* **Work item**
Give back every line of the material below that has the string "Often".

* **Material shown**
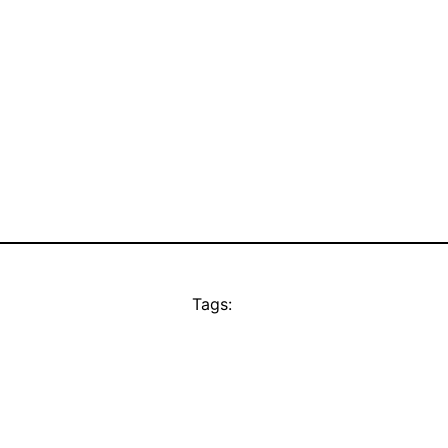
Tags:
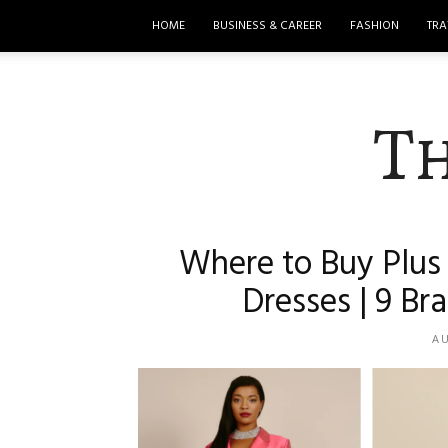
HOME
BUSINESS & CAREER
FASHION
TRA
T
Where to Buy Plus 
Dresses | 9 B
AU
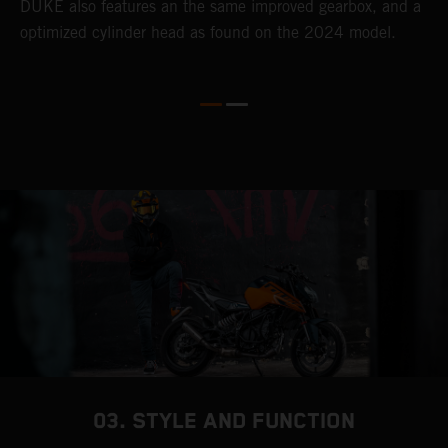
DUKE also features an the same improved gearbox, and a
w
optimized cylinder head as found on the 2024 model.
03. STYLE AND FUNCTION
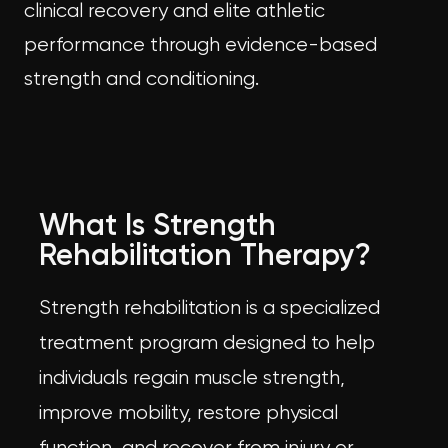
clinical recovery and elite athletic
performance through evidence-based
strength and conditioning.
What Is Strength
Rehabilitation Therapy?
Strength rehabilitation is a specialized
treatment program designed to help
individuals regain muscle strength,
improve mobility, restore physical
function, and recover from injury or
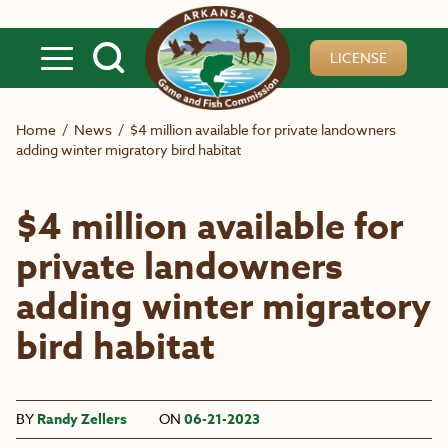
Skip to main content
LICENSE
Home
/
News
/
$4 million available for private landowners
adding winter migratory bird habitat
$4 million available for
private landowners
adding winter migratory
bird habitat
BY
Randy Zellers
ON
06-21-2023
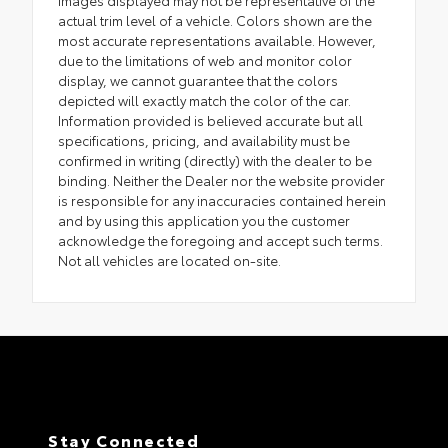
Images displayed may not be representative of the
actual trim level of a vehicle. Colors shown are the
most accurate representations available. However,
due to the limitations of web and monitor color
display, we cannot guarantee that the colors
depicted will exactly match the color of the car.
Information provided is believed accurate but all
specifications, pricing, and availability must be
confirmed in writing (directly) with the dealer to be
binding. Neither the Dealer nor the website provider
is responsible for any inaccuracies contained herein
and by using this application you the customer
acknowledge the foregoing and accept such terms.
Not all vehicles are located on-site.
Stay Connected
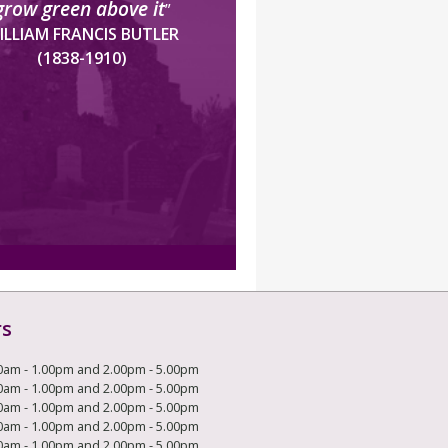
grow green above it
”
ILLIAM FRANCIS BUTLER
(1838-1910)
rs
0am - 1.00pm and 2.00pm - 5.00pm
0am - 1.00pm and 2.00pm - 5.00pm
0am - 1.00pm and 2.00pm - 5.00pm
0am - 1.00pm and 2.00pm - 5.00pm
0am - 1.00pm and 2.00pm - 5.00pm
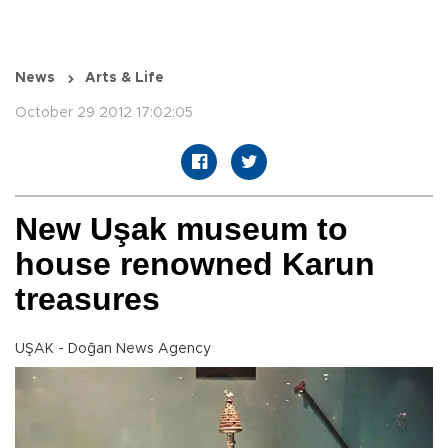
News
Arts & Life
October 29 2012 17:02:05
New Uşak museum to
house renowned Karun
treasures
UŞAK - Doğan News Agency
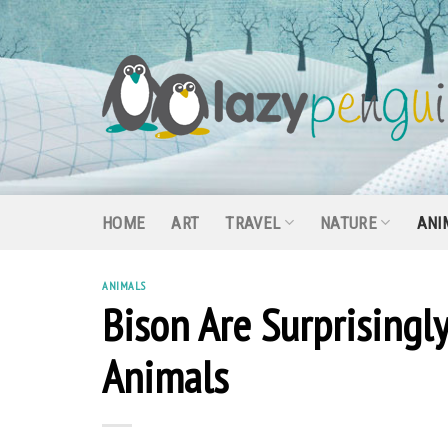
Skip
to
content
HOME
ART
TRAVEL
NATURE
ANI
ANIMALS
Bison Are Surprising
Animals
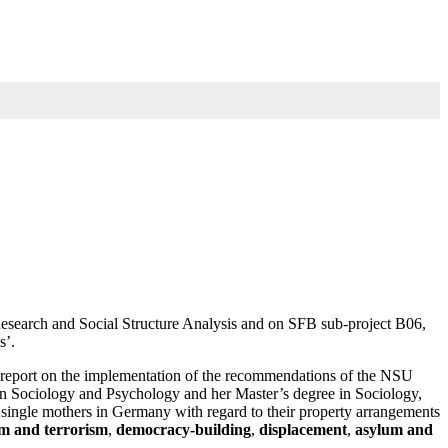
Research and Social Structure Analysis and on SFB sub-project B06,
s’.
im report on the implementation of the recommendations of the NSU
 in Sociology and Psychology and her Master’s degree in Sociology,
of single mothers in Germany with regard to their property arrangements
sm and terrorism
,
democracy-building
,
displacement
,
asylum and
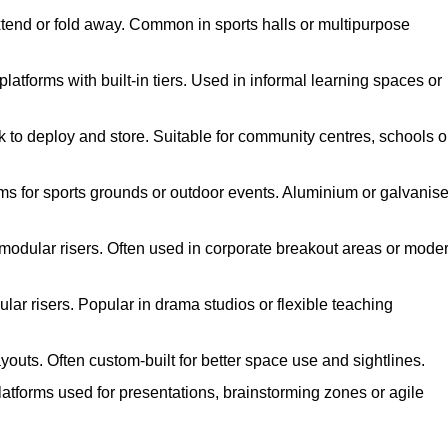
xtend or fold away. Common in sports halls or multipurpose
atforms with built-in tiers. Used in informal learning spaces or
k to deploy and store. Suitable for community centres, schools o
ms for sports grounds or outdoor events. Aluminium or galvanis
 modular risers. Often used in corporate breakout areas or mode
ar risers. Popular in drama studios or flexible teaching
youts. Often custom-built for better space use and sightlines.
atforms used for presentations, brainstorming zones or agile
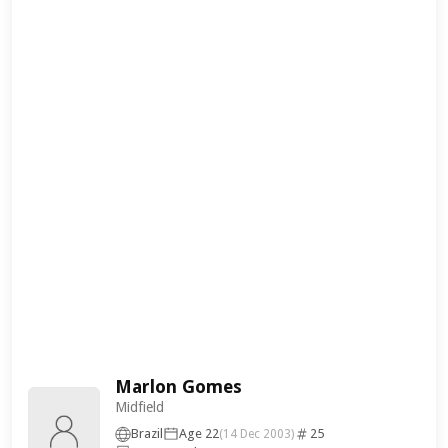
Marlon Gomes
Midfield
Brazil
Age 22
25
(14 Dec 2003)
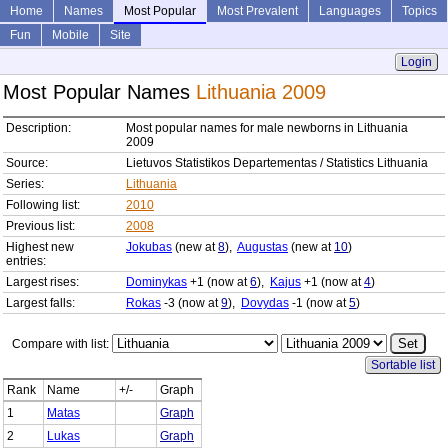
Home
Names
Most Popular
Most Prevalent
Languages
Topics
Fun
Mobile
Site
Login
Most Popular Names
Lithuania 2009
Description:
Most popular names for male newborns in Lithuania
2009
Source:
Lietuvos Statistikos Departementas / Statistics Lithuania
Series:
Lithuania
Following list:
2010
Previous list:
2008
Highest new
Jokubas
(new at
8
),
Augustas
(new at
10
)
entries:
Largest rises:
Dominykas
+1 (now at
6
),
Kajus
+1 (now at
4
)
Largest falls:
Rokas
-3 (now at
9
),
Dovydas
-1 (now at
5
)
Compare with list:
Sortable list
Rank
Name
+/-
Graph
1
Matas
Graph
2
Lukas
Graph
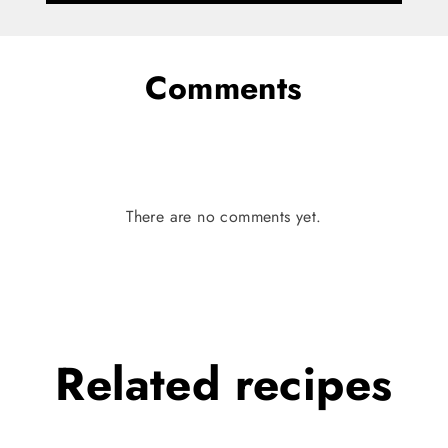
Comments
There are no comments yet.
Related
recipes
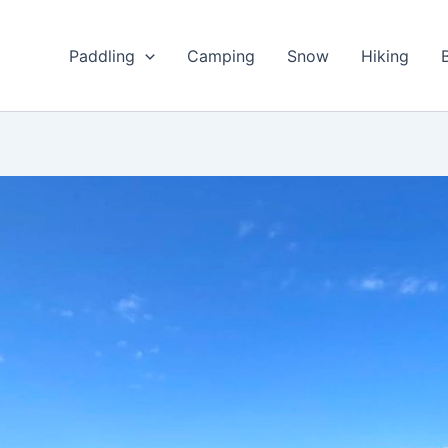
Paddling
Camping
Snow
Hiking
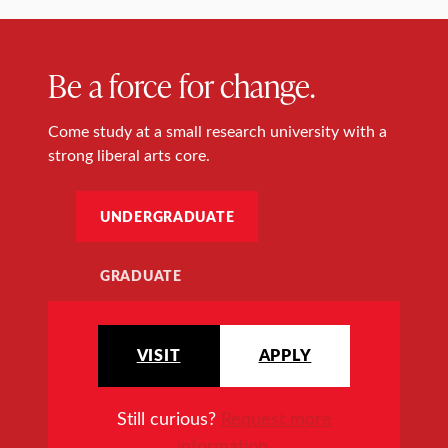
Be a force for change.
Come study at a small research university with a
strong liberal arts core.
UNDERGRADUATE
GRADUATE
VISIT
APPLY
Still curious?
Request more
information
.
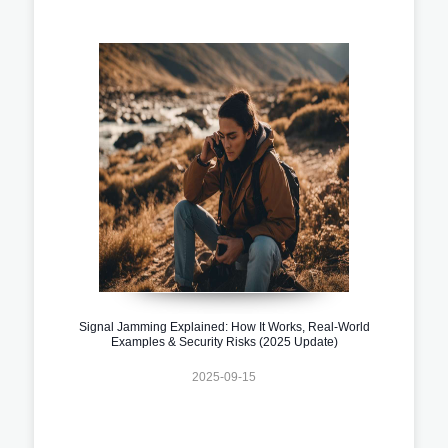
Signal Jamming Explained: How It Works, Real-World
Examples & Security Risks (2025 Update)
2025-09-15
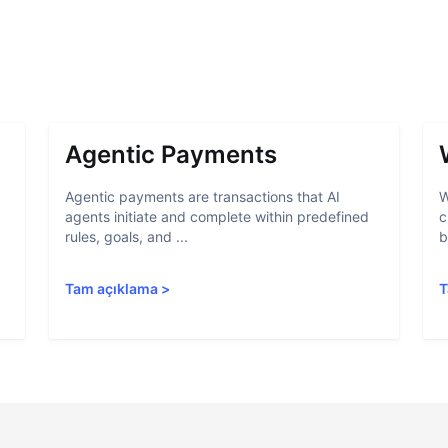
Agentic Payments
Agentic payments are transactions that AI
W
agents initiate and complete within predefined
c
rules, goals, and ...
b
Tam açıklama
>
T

* **Written response**
 modular risers. Often used in corporate breakout areas or mode
youts. Often custom-built for better space use and sightlines.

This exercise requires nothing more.